Something you may have noticed in a previous post (such as here) is that I put the title after the poem. One of the choices I’ve made for this book is that I am putting poem titles after the poem. This is a deliberate choice, not just an affectation to make me stand out from the crowd (although being a little different is a nice side benefit!).

The reason is that I view the title as an extension of the poem, like a limb. It is part of what the poem stands on. When you have a title before the poem, it acts as an introduction or even like an abstract, a summary. I don’t like the summary aspect – I feel that the poem can lose some of its punchiness, some of its power, its ability to surprise the reader. With a title before the poem, the poem has to compensate for the expectations set by the title.

When the title is after the poem, it is like a concluding statement rather than an opening one. It has a power all its own. It is like a bow, tying up the poem’s loose ends (of which there hopefully aren’t that many) and making it more presentable. It’s like a little comment at the end. It can even change the whole meaning of the poem.

For example, read the poem below. Think about it a moment, then read the title. Doesn’t it feel different than it would if the title were before the poem? It wouldn’t have the same power, I don’t think.

In the wrong hands,

Your secrets and my past

Are weapons.

I have the wrong hands – Adrian Reese

What do you think of this choice? What pros and cons do you see for the placement?

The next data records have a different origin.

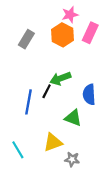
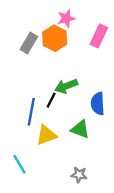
pink star: (70, 15) -> (66, 18), moved
orange hexagon: (63, 35) -> (55, 38), moved
yellow triangle: (53, 142) -> (46, 135), moved

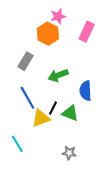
gray rectangle: (29, 43) -> (25, 61), moved
black line: (51, 100) -> (53, 108), moved
blue line: (31, 112) -> (27, 98), turned -40

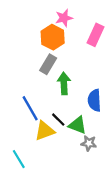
gray rectangle: (25, 61) -> (48, 64), moved
green arrow: (58, 75) -> (64, 83), turned 108
black line: (53, 108) -> (58, 120), turned -72
gray star: (69, 153) -> (89, 143), moved

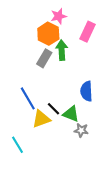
green arrow: (64, 83) -> (62, 50), moved

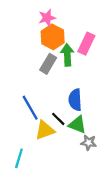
pink star: (59, 16) -> (47, 18), moved
pink rectangle: (87, 32) -> (86, 44), moved
blue semicircle: (86, 91) -> (75, 100), moved
cyan line: (17, 145) -> (19, 158), turned 48

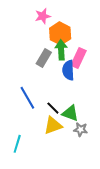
orange hexagon: (53, 37) -> (60, 33), moved
pink rectangle: (86, 44) -> (79, 58), moved
blue semicircle: (75, 100) -> (68, 70), moved
yellow triangle: (45, 130) -> (53, 125), moved

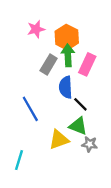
pink star: (43, 16) -> (36, 29), moved
blue semicircle: (68, 70) -> (66, 87), moved
black line: (53, 108) -> (80, 104), moved

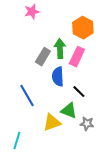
pink star: (36, 29) -> (32, 12), moved
orange hexagon: (67, 37) -> (83, 28), moved
black line: (80, 104) -> (79, 92), moved
gray star: (90, 144) -> (87, 124), moved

1 thought on “Putting the Title After

  1. I think that is quite clever… the implication of the poem (at least to me) is that of course, your secrets are safe with me, as is my past — I am not looking to weaponize either.
    But wait, oh, you *have* the wrong hands? Than all are weapons. Can I trust you not to deploy those weapons out of your own forbearance, or must I arm myself – sort of a MAD approach to relationships.
    I think you made your point quite well.